• **What to produce**: What you give back must match the data below character for character.

========

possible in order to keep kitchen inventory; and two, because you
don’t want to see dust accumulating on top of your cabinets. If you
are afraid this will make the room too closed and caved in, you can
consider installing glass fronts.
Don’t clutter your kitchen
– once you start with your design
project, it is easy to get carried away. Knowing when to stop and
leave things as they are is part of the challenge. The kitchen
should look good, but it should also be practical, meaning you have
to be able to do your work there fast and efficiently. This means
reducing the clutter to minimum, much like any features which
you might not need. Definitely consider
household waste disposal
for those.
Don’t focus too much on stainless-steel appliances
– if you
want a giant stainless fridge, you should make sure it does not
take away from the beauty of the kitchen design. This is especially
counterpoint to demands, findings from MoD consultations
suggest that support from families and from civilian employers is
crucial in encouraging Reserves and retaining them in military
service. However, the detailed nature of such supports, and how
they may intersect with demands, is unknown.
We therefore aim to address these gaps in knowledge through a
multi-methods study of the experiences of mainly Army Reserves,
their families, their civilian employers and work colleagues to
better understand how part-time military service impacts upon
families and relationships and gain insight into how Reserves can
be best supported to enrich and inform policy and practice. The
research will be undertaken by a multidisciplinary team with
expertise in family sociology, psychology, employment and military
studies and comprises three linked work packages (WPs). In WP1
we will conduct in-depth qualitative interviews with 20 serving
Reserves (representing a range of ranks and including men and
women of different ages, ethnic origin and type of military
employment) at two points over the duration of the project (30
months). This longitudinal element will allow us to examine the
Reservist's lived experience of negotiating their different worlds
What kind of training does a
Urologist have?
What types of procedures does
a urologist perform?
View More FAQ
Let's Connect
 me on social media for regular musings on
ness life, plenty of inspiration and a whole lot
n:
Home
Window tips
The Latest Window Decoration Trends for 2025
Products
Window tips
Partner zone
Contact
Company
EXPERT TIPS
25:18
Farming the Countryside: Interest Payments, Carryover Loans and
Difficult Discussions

========

• **Solution to the problem**:
possible in order to keep kitchen inventory; and two, because you
don’t want to see dust accumulating on top of your cabinets. If you
are afraid this will make the room too closed and caved in, you can
consider installing glass fronts.
Don’t clutter your kitchen
– once you start with your design
project, it is easy to get carried away. Knowing when to stop and
leave things as they are is part of the challenge. The kitchen
should look good, but it should also be practical, meaning you have
to be able to do your work there fast and efficiently. This means
reducing the clutter to minimum, much like any features which
you might not need. Definitely consider
household waste disposal
for those.
Don’t focus too much on stainless-steel appliances
– if you
want a giant stainless fridge, you should make sure it does not
take away from the beauty of the kitchen design. This is especially
counterpoint to demands, findings from MoD consultations
suggest that support from families and from civilian employers is
crucial in encouraging Reserves and retaining them in military
service. However, the detailed nature of such supports, and how
they may intersect with demands, is unknown.
We therefore aim to address these gaps in knowledge through a
multi-methods study of the experiences of mainly Army Reserves,
their families, their civilian employers and work colleagues to
better understand how part-time military service impacts upon
families and relationships and gain insight into how Reserves can
be best supported to enrich and inform policy and practice. The
research will be undertaken by a multidisciplinary team with
expertise in family sociology, psychology, employment and military
studies and comprises three linked work packages (WPs). In WP1
we will conduct in-depth qualitative interviews with 20 serving
Reserves (representing a range of ranks and including men and
women of different ages, ethnic origin and type of military
employment) at two points over the duration of the project (30
months). This longitudinal element will allow us to examine the
Reservist's lived experience of negotiating their different worlds
What kind of training does a
Urologist have?
What types of procedures does
a urologist perform?
View More FAQ
Let's Connect
 me on social media for regular musings on
ness life, plenty of inspiration and a whole lot
n:
Home
Window tips
The Latest Window Decoration Trends for 2025
Products
Window tips
Partner zone
Contact
Company
EXPERT TIPS
25:18
Farming the Countryside: Interest Payments, Carryover Loans and
Difficult Discussions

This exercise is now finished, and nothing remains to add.